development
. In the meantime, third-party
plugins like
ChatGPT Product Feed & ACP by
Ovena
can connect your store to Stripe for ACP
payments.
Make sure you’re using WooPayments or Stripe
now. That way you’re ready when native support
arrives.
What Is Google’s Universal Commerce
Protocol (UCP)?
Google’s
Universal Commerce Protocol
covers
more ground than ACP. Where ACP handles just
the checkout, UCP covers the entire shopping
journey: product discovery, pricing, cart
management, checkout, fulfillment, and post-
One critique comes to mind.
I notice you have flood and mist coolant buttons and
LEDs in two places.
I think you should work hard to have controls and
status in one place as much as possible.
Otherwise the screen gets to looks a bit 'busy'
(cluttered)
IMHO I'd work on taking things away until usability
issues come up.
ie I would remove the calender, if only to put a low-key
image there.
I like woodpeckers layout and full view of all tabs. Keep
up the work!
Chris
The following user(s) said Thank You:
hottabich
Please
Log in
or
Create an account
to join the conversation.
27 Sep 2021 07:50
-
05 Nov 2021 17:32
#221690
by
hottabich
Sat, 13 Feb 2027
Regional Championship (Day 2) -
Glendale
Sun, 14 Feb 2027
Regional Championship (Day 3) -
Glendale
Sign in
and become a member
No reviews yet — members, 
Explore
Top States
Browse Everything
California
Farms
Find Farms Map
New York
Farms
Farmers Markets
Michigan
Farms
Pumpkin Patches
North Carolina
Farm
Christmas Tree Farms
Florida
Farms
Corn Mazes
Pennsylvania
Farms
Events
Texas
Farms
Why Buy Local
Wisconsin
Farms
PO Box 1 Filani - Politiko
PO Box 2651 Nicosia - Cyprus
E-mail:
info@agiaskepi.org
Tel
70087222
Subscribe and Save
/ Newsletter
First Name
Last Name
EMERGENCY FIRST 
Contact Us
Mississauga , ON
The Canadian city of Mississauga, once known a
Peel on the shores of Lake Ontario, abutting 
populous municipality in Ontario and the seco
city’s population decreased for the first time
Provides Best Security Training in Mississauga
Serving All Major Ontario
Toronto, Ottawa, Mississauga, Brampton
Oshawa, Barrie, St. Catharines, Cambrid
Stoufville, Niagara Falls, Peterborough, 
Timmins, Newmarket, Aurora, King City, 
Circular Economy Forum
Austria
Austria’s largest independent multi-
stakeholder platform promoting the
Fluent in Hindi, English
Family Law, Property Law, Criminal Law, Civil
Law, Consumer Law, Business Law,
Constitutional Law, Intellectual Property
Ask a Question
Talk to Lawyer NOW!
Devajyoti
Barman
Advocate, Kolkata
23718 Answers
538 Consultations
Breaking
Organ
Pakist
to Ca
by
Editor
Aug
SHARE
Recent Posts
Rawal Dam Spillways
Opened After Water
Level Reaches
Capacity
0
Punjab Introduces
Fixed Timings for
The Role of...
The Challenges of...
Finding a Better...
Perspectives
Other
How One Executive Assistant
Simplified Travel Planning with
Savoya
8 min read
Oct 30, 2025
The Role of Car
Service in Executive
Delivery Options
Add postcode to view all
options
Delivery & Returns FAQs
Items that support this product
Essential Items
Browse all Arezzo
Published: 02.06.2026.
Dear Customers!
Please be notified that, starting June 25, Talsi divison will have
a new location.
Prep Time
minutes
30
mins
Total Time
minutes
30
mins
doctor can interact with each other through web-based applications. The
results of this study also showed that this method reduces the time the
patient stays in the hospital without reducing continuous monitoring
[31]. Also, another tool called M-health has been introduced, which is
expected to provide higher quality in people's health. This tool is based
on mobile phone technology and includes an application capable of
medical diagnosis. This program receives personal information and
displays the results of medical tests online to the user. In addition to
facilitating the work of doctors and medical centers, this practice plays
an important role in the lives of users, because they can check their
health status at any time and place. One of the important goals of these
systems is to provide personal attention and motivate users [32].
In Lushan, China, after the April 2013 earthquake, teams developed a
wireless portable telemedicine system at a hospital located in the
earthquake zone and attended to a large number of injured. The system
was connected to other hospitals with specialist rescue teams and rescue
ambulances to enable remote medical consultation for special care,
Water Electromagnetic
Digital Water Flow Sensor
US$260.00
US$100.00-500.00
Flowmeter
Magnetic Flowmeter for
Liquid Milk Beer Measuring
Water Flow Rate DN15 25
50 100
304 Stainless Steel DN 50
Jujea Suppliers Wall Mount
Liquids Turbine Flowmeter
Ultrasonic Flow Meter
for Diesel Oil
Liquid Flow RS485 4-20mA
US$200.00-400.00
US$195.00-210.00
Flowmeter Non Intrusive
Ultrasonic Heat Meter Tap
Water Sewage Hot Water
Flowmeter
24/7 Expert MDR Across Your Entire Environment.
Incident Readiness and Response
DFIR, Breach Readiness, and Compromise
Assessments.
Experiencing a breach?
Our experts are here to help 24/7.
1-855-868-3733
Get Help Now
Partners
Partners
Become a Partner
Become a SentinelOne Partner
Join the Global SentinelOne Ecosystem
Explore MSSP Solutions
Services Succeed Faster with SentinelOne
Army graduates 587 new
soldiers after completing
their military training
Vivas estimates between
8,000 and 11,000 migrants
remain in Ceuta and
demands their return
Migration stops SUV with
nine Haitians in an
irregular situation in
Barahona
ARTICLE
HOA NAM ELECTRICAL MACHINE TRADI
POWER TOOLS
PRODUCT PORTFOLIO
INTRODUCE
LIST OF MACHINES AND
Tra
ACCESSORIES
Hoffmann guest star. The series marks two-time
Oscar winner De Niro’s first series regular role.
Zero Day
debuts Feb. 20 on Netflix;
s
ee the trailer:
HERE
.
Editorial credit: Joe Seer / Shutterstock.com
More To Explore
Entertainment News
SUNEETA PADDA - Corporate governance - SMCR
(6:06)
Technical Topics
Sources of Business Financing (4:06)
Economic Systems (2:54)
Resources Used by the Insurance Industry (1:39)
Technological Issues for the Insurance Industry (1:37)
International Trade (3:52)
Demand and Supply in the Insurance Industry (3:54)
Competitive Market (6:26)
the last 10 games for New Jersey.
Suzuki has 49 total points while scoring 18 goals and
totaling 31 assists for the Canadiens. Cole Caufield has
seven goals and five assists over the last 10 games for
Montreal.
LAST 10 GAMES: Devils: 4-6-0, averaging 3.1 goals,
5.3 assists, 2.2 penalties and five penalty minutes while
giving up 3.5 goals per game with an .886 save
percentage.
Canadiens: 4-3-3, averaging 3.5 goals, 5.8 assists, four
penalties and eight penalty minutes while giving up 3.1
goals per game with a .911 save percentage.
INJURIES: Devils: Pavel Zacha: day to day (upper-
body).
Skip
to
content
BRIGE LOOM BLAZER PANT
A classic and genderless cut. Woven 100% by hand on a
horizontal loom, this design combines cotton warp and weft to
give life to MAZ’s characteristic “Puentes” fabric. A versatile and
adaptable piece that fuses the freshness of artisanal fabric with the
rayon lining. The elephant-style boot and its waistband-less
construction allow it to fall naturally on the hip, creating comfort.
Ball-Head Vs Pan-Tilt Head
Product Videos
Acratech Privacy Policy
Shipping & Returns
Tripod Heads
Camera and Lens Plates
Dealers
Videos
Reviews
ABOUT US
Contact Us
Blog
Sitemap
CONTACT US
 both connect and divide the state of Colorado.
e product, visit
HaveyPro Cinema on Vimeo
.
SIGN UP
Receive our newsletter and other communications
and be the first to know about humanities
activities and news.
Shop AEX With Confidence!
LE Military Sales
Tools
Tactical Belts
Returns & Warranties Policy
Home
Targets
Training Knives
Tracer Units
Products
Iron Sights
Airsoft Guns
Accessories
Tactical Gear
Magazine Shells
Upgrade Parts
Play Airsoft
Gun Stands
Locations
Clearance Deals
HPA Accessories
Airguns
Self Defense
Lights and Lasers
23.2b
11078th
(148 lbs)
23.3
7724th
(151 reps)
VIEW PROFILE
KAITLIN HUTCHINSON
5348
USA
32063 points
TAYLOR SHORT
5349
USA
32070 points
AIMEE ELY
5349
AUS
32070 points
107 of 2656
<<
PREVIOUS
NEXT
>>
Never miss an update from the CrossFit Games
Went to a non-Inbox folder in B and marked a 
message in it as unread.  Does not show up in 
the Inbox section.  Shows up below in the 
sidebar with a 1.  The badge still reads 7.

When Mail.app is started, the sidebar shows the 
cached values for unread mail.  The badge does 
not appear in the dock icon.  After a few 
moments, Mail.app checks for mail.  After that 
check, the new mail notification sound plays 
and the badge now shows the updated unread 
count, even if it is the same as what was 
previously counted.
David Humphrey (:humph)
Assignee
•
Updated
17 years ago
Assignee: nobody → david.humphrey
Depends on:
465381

========================================================================

What you return must be an exact retyping of the lines above starting at the line with "Upgrade Parts" and ending at the line with "the Inbox section.", and nothing besides.

Upgrade Parts
Play Airsoft
Gun Stands
Locations
Clearance Deals
HPA Accessories
Airguns
Self Defense
Lights and Lasers
23.2b
11078th
(148 lbs)
23.3
7724th
(151 reps)
VIEW PROFILE
KAITLIN HUTCHINSON
5348
USA
32063 points
TAYLOR SHORT
5349
USA
32070 points
AIMEE ELY
5349
AUS
32070 points
107 of 2656
<<
PREVIOUS
NEXT
>>
Never miss an update from the CrossFit Games
Went to a non-Inbox folder in B and marked a 
message in it as unread.  Does not show up in 
the Inbox section.  Shows up below in the 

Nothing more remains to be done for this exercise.